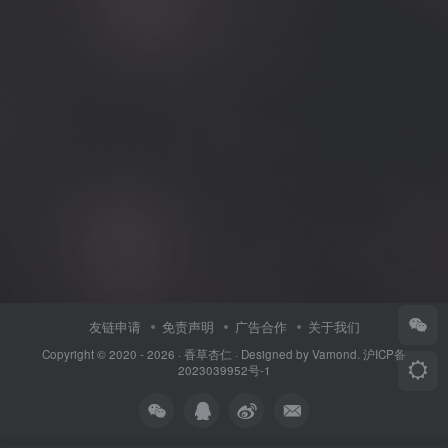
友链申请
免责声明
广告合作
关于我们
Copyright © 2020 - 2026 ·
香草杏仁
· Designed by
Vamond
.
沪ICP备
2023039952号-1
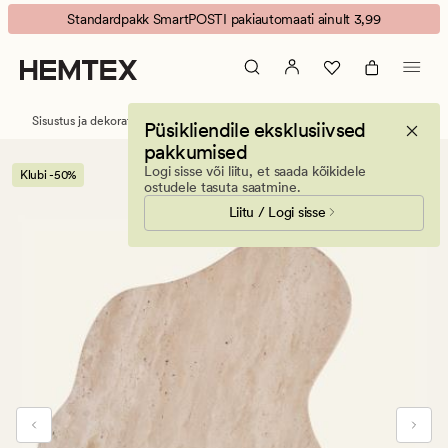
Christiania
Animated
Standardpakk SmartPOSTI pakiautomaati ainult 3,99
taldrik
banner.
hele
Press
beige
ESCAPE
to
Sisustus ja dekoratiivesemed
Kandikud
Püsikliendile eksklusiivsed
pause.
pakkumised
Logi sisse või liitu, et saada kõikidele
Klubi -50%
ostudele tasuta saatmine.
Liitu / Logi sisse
==
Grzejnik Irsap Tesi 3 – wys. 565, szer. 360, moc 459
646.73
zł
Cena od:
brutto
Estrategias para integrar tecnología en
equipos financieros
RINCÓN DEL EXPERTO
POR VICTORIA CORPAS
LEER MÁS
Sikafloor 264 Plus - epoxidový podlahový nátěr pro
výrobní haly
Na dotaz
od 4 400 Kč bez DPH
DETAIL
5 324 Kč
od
--
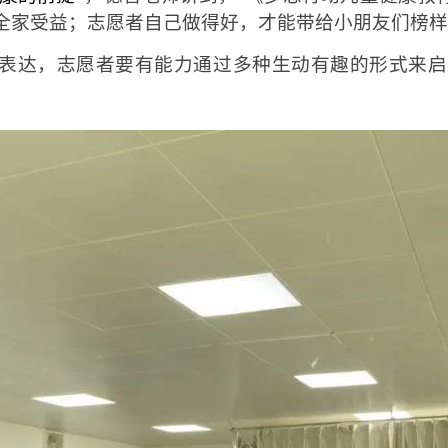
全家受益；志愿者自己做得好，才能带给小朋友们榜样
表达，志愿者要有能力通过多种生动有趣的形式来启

• **REQUIREMENT**: If a line in the material above contains "sisse", show that line.

• **OUTPUT OF THE EXERCISE**:
Logi sisse või liitu, et saada kõikidele
Liitu / Logi sisse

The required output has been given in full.